If it's snowing hard hail-like chunks that are hurting my face while riding at speed, I put my hood over my helmet and the jacket will cover my cheeks without zipping up 100% of the the way to the top (which would cover my mouth).

Sometimes I also put it up on lifts if it's ridiculously cold with crazy winds.

Both situations are pretty rare, but it does happen.


----------



## OldDog (Oct 7, 2012)

onthefence said:


> Is there any need for a hood if I have a helmet and neck gaiter/facemask? I see some people wearing hoods over helmets and I don't understand why, or even how (since all 3 of my hoods don't even fit over my helmet).

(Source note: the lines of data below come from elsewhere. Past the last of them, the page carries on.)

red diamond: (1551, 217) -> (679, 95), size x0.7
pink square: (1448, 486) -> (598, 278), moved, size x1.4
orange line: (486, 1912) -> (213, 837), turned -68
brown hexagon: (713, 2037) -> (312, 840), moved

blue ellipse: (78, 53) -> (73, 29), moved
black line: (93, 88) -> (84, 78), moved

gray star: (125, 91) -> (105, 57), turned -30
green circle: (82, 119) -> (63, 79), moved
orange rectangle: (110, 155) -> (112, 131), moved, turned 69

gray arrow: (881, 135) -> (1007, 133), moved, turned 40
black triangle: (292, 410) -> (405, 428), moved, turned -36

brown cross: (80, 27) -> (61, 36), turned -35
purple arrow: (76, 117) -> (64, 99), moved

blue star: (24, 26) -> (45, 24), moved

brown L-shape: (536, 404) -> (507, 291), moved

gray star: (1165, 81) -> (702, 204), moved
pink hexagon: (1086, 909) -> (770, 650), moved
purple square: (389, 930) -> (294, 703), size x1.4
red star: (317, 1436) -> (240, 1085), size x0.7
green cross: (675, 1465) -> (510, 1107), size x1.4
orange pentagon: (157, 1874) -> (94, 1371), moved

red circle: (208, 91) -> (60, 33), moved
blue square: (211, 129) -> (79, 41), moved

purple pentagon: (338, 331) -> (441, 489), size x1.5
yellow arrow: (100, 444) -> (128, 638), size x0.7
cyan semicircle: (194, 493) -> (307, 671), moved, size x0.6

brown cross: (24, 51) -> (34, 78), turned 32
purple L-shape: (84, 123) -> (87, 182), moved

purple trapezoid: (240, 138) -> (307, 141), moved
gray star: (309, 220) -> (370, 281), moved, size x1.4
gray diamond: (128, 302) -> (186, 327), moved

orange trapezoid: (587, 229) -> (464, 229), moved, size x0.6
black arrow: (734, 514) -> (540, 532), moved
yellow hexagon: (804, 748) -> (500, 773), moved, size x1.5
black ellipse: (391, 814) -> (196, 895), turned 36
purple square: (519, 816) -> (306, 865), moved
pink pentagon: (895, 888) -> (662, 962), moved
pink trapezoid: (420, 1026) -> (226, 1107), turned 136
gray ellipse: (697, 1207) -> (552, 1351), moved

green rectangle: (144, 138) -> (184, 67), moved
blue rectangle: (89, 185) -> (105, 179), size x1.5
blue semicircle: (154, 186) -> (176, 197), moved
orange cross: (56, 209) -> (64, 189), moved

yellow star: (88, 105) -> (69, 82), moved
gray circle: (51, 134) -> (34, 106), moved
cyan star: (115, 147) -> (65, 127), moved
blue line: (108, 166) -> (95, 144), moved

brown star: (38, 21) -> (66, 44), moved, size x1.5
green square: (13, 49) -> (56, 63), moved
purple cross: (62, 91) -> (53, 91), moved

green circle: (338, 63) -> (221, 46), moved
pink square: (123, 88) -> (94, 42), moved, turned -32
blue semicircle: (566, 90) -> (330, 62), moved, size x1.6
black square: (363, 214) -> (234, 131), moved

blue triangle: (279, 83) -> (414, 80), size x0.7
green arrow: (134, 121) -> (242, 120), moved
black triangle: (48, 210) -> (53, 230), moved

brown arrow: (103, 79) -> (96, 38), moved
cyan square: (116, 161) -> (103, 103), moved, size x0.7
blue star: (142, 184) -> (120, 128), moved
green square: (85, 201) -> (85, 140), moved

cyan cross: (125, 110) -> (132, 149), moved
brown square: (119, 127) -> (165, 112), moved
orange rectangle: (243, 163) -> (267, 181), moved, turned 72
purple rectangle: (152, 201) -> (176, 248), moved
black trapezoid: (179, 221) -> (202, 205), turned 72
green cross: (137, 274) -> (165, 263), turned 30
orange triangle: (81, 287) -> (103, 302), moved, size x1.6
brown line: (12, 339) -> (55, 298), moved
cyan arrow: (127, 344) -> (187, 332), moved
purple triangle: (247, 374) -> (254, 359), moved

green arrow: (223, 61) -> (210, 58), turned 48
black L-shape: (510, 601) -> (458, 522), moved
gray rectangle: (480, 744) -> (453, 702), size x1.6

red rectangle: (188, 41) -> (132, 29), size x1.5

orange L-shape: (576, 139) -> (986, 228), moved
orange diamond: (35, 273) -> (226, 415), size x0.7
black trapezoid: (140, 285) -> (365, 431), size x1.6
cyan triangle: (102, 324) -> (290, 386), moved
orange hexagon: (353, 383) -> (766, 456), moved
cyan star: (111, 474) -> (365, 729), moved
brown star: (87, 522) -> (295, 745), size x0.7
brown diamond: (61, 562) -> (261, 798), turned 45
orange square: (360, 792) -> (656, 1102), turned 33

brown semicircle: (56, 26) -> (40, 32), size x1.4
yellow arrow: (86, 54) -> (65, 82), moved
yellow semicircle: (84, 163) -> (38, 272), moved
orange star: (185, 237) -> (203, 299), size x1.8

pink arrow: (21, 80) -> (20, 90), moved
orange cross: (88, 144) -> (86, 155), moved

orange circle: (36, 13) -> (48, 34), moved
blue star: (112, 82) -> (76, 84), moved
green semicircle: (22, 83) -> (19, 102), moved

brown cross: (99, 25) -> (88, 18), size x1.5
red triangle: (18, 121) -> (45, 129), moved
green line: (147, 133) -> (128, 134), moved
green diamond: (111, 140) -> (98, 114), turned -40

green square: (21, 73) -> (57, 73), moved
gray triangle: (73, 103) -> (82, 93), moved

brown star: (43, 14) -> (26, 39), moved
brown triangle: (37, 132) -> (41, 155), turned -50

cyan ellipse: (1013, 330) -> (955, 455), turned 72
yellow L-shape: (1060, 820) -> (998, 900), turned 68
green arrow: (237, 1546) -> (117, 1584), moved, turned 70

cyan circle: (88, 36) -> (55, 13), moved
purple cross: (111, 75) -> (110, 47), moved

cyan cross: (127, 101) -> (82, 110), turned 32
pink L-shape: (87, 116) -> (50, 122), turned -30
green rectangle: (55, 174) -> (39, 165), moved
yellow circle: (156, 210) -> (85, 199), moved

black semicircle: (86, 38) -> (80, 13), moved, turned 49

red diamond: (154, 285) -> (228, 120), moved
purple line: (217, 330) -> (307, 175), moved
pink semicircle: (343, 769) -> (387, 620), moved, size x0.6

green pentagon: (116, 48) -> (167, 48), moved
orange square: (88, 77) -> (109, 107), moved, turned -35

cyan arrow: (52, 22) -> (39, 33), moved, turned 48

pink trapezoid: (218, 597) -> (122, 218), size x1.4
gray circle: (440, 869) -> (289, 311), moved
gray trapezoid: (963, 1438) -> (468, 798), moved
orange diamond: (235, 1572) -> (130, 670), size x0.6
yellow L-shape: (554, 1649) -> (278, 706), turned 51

unzip, pull hood over helmet, zip it back up... :cheeky4:


----------



## hktrdr (Apr 3, 2012)

Skinny Bam said:


> Only when its cold and windy as fuck...wind chill is one of our worst enemies. This is also when having a baggier jacket comes in handy because if not you might have issues fitting your hood over the helmet.
> 
> I only use it on the lift though. Ive never really liked riding with the hood on, screws with my periph's.


Agree with that. Personally hate riding with the hood up - it either interferes with my field of view or (if I cinch it tight) feels like it restricts my head movement. 
Only use the hood on the lift.
On cold and windy days I ride with a balaclava underneath my helmet to avoid any exposed spots.


----------